Previously, families had to report a minimum income of $2,500 to qualify for the child tax credit. If parents were unable to do this, they were disqualified from the credit, Burnside said. The expansion addresses this issue by making the credit fully refundable, Burnside said.
In Colorado, the credit will help about 350,000 kids who have been left out of the credit in the past, according to the Center on Budget and Policy Priorities.
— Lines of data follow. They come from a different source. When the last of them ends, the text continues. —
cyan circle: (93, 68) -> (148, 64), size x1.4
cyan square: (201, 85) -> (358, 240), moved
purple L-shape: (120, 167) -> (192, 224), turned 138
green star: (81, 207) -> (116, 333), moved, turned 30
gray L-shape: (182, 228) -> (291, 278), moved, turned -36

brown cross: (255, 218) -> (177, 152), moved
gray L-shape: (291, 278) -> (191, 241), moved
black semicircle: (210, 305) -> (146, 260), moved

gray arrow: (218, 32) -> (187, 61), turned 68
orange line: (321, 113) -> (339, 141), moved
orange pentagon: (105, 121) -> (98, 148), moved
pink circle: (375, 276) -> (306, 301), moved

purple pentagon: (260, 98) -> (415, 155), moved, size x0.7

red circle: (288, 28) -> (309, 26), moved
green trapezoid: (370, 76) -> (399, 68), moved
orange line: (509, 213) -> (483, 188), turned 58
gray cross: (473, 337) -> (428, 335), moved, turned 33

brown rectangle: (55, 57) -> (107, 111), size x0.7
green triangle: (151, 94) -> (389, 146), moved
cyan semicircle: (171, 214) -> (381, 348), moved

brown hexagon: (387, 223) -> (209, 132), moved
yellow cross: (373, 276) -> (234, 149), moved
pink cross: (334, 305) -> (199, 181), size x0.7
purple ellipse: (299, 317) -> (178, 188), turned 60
More than 90% of families in rural Colorado are expected to benefit, as well.
The expanded child tax credit is unprecedented and projected to assist millions of families, Burnside said.
“Up until now, we haven't had a policy that truly invests in parents and caretaking quite like what’s being proposed right now,” she said.
The monthly payments model is a strong choice by lawmakers to better address ongoing costs such as rent and child care, Shai Akabas said in an interview with the Herald.
“This will, in many cases, help families meet needs that they have on a recurring basis as opposed to just during tax season,” Akabas said.
But the credit is “just one piece of the puzzle” when addressing child poverty, Burnside said. Creating universal child care and paid leave systems and raising the minimum wage are other necessary steps necessary to tackle the issue, she said.
The program itself needs to be refined if it were to become permanent, said Shai Akabas, economic policy director at the Bipartisan Policy Center.
If the expanded child tax credit were to become permanent, there are details that need to be addressed within the program, as well, Akabas said.
The payments would need to be refined so higher-income families do not receive as much credit as lower-income, he said. Positive work enforcement should be in place, as well.
“I think it’s a formula that both has the potential to reduce poverty, and has the potential to keep more people in the workforce,” Akabas said. “Which, in turn, has obviously beneficial effects on poverty in and of itself.”
As of now, the senators leading the charge to establish a permanent expanded child tax credit are all Democrats. Bi-partisan support is needed to move the program forward, Akabas said.
“For the child tax credit to be durable and sustainable, it really needs to have bipartisan support so that it is not subject to the political winds,” he said.
Kaela Roeder is an intern for The Durango Herald and The Journal in Cortez and a 2021 graduate of American University in Washington, D.C.